Но прежде чем обратиться к этой практике, позволю себе сделать небольшой экскурс. Все религиозно-философские и культовые проекты Серебряного века как бы подтверждали идею Фейербаха: каждый мыслитель живописал икону Бога или устраивал Церковь по образу и подобию собственной
личности, собственной судьбы. Бердяев переживал подъем во время философствования: и вот, он не только провозглашает творчество в качестве нового духовного пути, но учит о Божественном отсутствии и вчувствует в «отсутствующего» Бога призыв к человеку-творцу. Вяч. Иванов, желавший адекватно понять описанную Ницше греческую трагедию, изучивший для этого не только «дионисизм», но и архаичнейшее и кровавое «прадионисийство», не довольствовался этим, но сам стал практиковать «дионисические мистерии», играть в языческого жреца: бог Иванова – это «Дионис». Эстет Макс Волошин замышляет культ покровителя искусств Аполлона, вместе и бога Солнца – Христа антропософии, адептом которой был этот коктебельский отшельник.
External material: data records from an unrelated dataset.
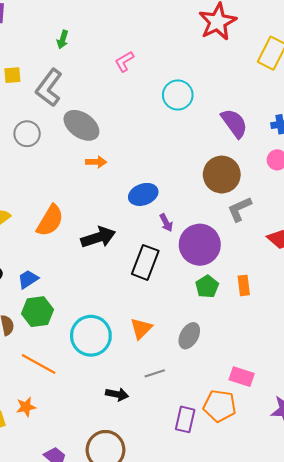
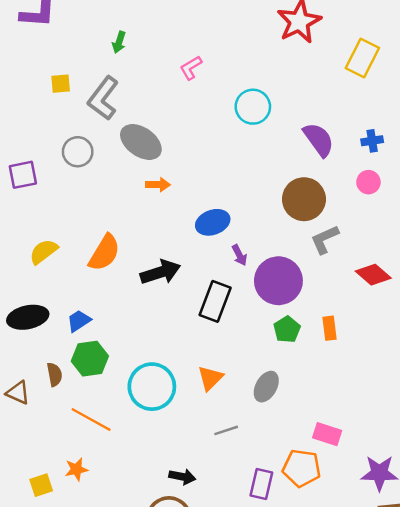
black arrow: (117, 394) -> (182, 477), moved

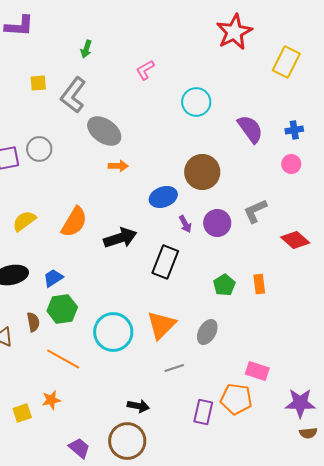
gray circle: (78, 152) -> (39, 149), moved
brown circle: (304, 199) -> (202, 172), moved
purple circle: (278, 281) -> (217, 223), moved, size x0.7
orange triangle: (210, 378) -> (161, 325), size x1.4

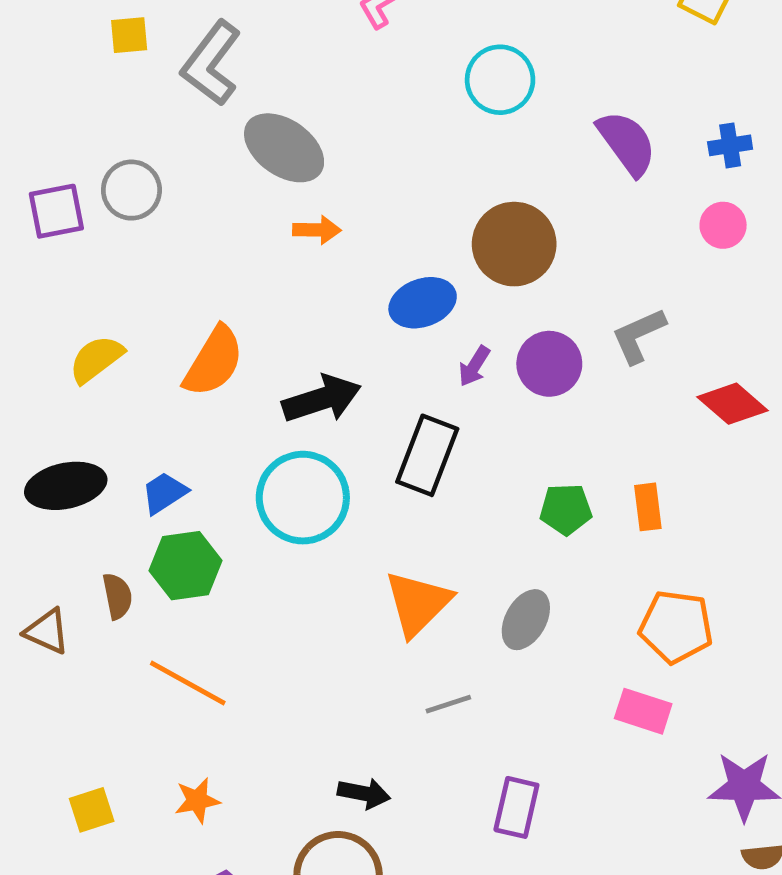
purple arrow: (185, 224) -> (474, 366), turned 60
green pentagon: (224, 285) -> (566, 509), turned 30
cyan circle: (113, 332) -> (303, 498), moved
orange pentagon: (236, 399) -> (676, 627), moved
orange star: (51, 400) -> (197, 800), moved

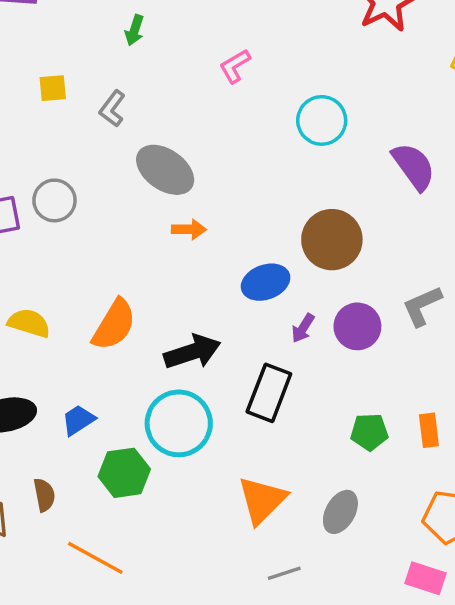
gray L-shape: (211, 63) -> (112, 109), size x0.6
yellow semicircle: (96, 359) -> (29, 323), turned 54
green hexagon: (185, 566) -> (124, 473), moved

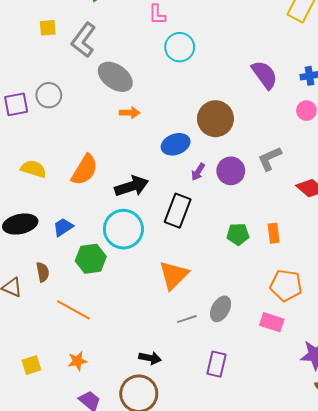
pink L-shape: (235, 66) -> (157, 14), turned -60
gray L-shape: (112, 109) -> (84, 40), size x1.6
cyan circle: (322, 120) -> (180, 47), moved
gray ellipse: (340, 512) -> (221, 309), moved

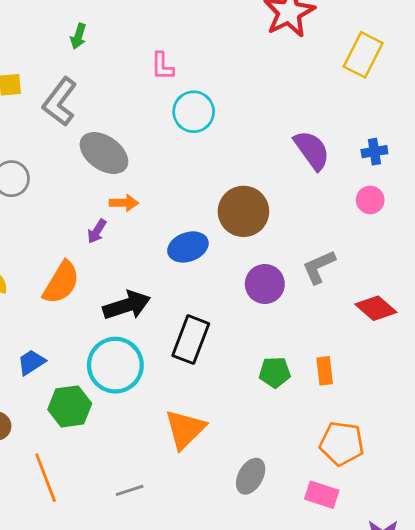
purple arrow: (198, 172) -> (97, 231), moved
orange line: (73, 310) -> (46, 478), turned 40
gray line: (187, 319) -> (130, 490), moved

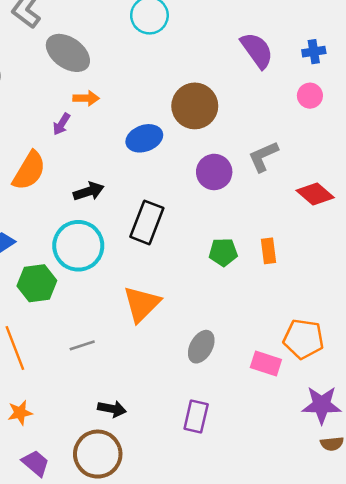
black arrow: (127, 305) -> (89, 191), size x0.7
orange pentagon: (342, 443) -> (303, 339), moved
gray line: (130, 490) -> (82, 345), moved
Павел Флоренский, сотаинник откровений Розанова (см. их переписку), собеседник Мережковских и поборник пылкой мужской «дружбы», хочет иметь на месте Троице-Сергиевой Лавры нечто вроде Академии Платона («русские Афины»)[275], а под видом «суровой византийской» Церкви, прежде элиминировав из нее Христа, – подобие Элевсинских мистерий[276]. Розанов, обретший после долгих мытарств простое семейное счастье, со всем своим писательским пылом воспел религии плодородия, возлюбил Иегову и Астарту и гневно занавесил в красном углу своей спальни «темный лик» Христа. Вдохновитель Серебряного века Соловьёв, избранник Софии, понятно, замыслил именно софийную (вместо Христовой) Церковь и заложил фундамент софиологического богословия. Наконец, Мережковские – эти «слишком ранние предтечи»[277] хиппи европейских городов XX века, «влюбленность» сделавшие именем своего Бога – грядущего Христа[278], уточняя тем самым новозаветное «Бог есть любовь», – также сакрализовали их собственный жизненный опыт. Бездетные, безбрачные в полном смысле слова, эти символисты и неоромантики навсегда остались при той влюбленности, которую переживали летом 1888 года в жарком Боржоме – когда гуляли по ущельям и парку, танцевали в ротонде – и говорили, говорили, говорили, чувствуя, что никогда не начинался и никогда не закончится этот вечный духовный обмен, актуализирующий и укрепляющий их надмирное единство… Философский Серебряный век – это то ли симпосион, то ли агора, где каждый выступает со своей религиозной истиной, выставляет вперед своего божка (называя его при этом Христом Вселенской Церкви) и искреннейшим образом призывает склониться именно перед ним…
Переведя, при создании НЦфилософию любви Соловьёва в практическую
плоскость (в частности, культовую), Мережковские, естественно, задались вопросами о конкретной психологии «влюбленности», о ее поведенческом проявлении. Здесь-то и вкрался в их построения демонизм, будто бы чуждый автору «Оправдания добра»: на самом деле в учении Соловьёва он присутствовал латентно. Когда в книге о Толстом и Достоевском Мережковский вводит такое парадоксальное вроде бы понятие, как «святое сладострастие» («святое» в его понимании означает санкционированное Божественной волей) (с. 330), он лишь раскрывает реальное содержание тезиса Соловьёва о «духовно-физической» природе «истинной» и «спасительной» эротической любви. 3. Н-на в своей несколько более «возвышенной», в сравнении с мужниной, теории призывает к сублимированию природного сладострастия в некое новое качество – речь идет у нее об элиминировании устремленности к плотскому соединению. «Не знаю, нужна ли плоть для сладострастия»[279], – задается она интересным вопросом. В Средние века ей бы указали на инкубов и суккубов – действительно, существ бесплотных, хотя и сладострастных, а также предостерегли от опасных психологических игр, выводящих в область демонизма. – Коррелятивна «сладострастию» другая «категория» «практического разума» НЦ: «поцелуй» – это «ступень» к сладострастию[280]. Он выступает у Гиппиус как протофеномен – символ и живая реализация влюбленности и играет большую роль в культе НЦ. «Поцелуй, эта печать близости и равенства двух “я”, принадлежит влюбленности»[281], «в поцелуе – оба равны», в отличие от «акта»[282]; но исчерпывается ли поцелуем «святое сладострастие»? что же «потом», за поцелуем?..[283] Это был роковой вопрос, оправданный в глазах 3. Н-ны интересами НЦвселенского христианства, а не просто вызванный любопытством неведения. Ради ответа на него 3. Н-на проводит трудный, многоступенчатый эксперимент – разыгрывает со всей искренностью влюбленной женщины роман с Философовым[284].